Are we not entitled as American citizens to expect U.S. based social web empires like Twitter, Instagram, Facebook, YouTube, etc., to let us determine for ourselves what is factual and what is not as we consume content over the web? Conversely, are American content providers and private citizens on social media not entitled to free speech and free press on these platforms?
These two questions are tightly coupled so I've dared to ask them together in one post.
I can certainly agree that allowing video on YouTube displaying a man's execution is very distasteful and inappropriate for public audiences, and that dangerous bomb-making instructions ought not be generally disseminated over public venues like Wikipedia.
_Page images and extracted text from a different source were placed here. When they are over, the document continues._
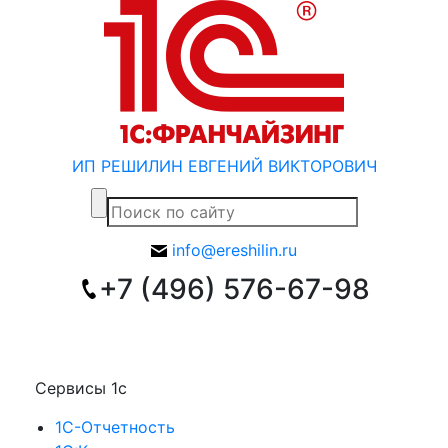
ИП РЕШИЛИН ЕВГЕНИЙ ВИКТОРОВИЧ
info@ereshilin.ru
+7 (496) 576-67-98
Сервисы 1с
1С-Отчетность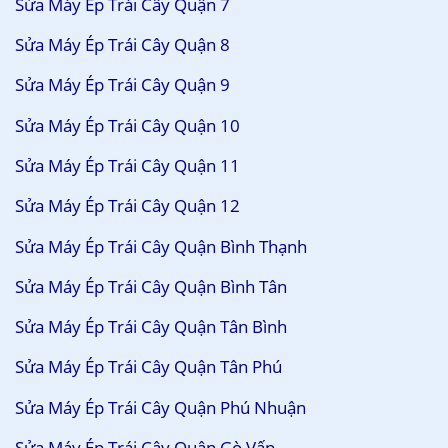
Sửa Máy Ép Trái Cây Quận 7
Sửa Máy Ép Trái Cây Quận 8
Sửa Máy Ép Trái Cây Quận 9
Sửa Máy Ép Trái Cây Quận 10
Sửa Máy Ép Trái Cây Quận 11
Sửa Máy Ép Trái Cây Quận 12
Sửa Máy Ép Trái Cây Quận Bình Thạnh
Sửa Máy Ép Trái Cây Quận Bình Tân
Sửa Máy Ép Trái Cây Quận Tân Bình
Sửa Máy Ép Trái Cây Quận Tân Phú
Sửa Máy Ép Trái Cây Quận Phú Nhuận
Sửa Máy Ép Trái Cây Quận Gò Vấp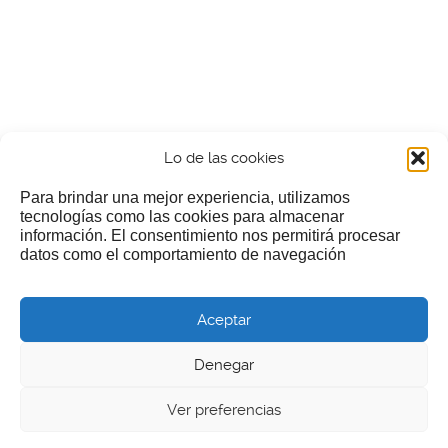
Lo de las cookies
Para brindar una mejor experiencia, utilizamos
tecnologías como las cookies para almacenar
información. El consentimiento nos permitirá procesar
¿Nos invitas a un cafecillo?
datos como el comportamiento de navegación
Si te gusta nuestra web puedes echar limosna a estos
Aceptar
pobres diablos
Denegar
Ver preferencias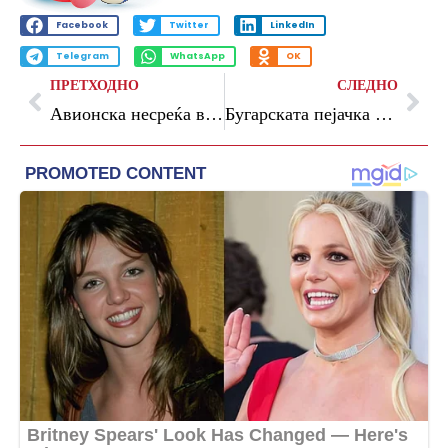
Facebook
Twitter
LinkedIn
Telegram
WhatsApp
OK
ПРЕТХОДНО
СЛЕДНО
Авионска несреќа во Германија: Летало се урна во станбена зона, загинаа две лица
Бугарската пејачка Дара победи на Евровизија со песната Бангаранга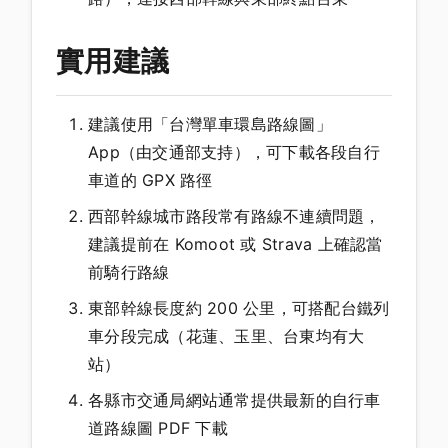
實用建議
建議使用「台灣單車環島路線圖」
App（由交通部支持），可下載各段自行
車道的 GPX 路徑
西部幹線城市路段常有路線不連續問題，
建議提前在 Komoot 或 Strava 上確認當
前騎行路線
東部幹線長度約 200 公里，可搭配台鐵列
車分段完成（花蓮、玉里、台東均有大
站）
各縣市交通局網站通常提供最新的自行車
道路線圖 PDF 下載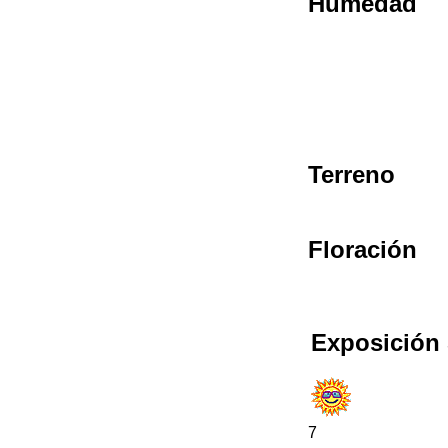
Humedad
Terreno
Floración
Exposición 
7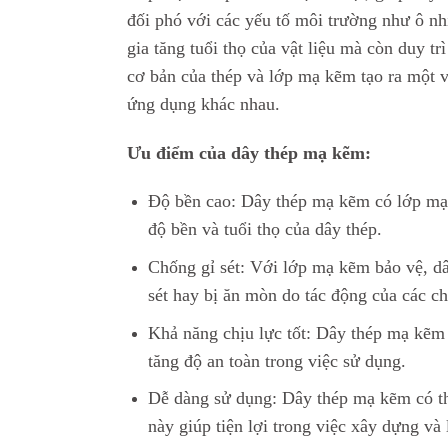
đối phó với các yếu tố môi trường như ô nh
gia tăng tuổi thọ của vật liệu mà còn duy t
cơ bản của thép và lớp mạ kẽm tạo ra một v
ứng dụng khác nhau.
Ưu điểm của dây thép mạ kẽm:
Độ bền cao: Dây thép mạ kẽm có lớp mạ 
độ bền và tuổi thọ của dây thép.
Chống gỉ sét: Với lớp mạ kẽm bảo vệ, dâ
sét hay bị ăn mòn do tác động của các ch
Khả năng chịu lực tốt: Dây thép mạ kẽm 
tăng độ an toàn trong việc sử dụng.
Dễ dàng sử dụng: Dây thép mạ kẽm có th
này giúp tiện lợi trong việc xây dựng và 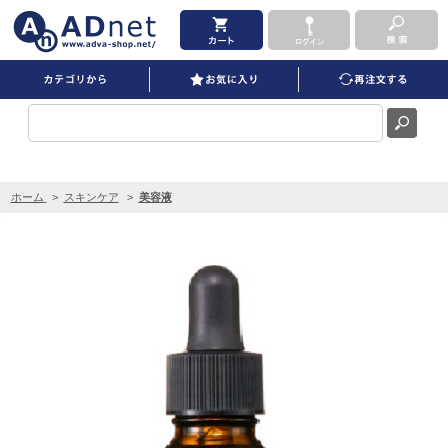
パリジェンヌ モイスチャーメドセラムC50 10ml を買うならADNET
ホーム
>
スキンケア
>
美容液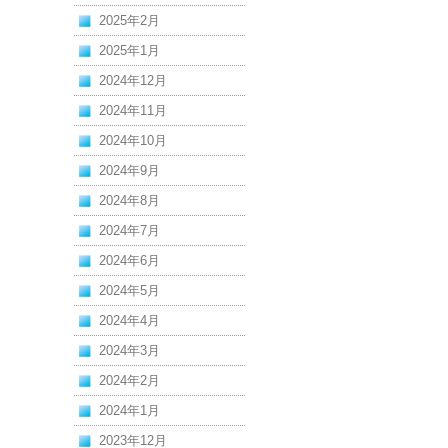
2025年2月
2025年1月
2024年12月
2024年11月
2024年10月
2024年9月
2024年8月
2024年7月
2024年6月
2024年5月
2024年4月
2024年3月
2024年2月
2024年1月
2023年12月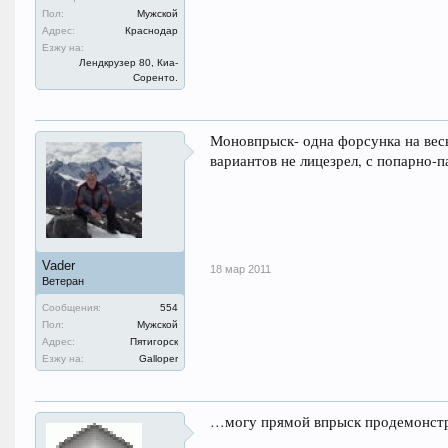
Пол:
Мужской
Адрес:
Краснодар
Езжу на:
Лендкрузер 80, Киа-
Соренто.
Моновпрыск- одна форсунка на весь
вариантов не лицезрел, с попарно-
Vader
18 мар 2011
Ветеран
Сообщения:
554
Пол:
Мужской
Адрес:
Пятигорск
Езжу на:
Galloper
…могу прямой впрыск продемонстри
But simple differences of opinion in regards to government and public policy are frequently being censored lately right in front of our eyes over these channels. It could be a potential conspiracy theory for all I care! Is it constitutional for Silicon Valley's own Facebook to censor a post and chalk it up to "independent fact-checking"? What I see happening here instead is that this social channel is actively crushing dissent.
Here's a sample of censored video journalism someone posted recently on Facebook (whose content I don't wish to promote, so I've blurred it). Just as I came to watch it, the video stream was shut off on account that it was supposedly, "Partly False". Today, you try to visit the link and it won't even appear. There was nothing violent in it, and nothing explicitly sexual. It was simply an interview with a controversial figure about a controversial subject. Yet this was censored:
Is all this social media censorship a violation of our constitutional rights or not?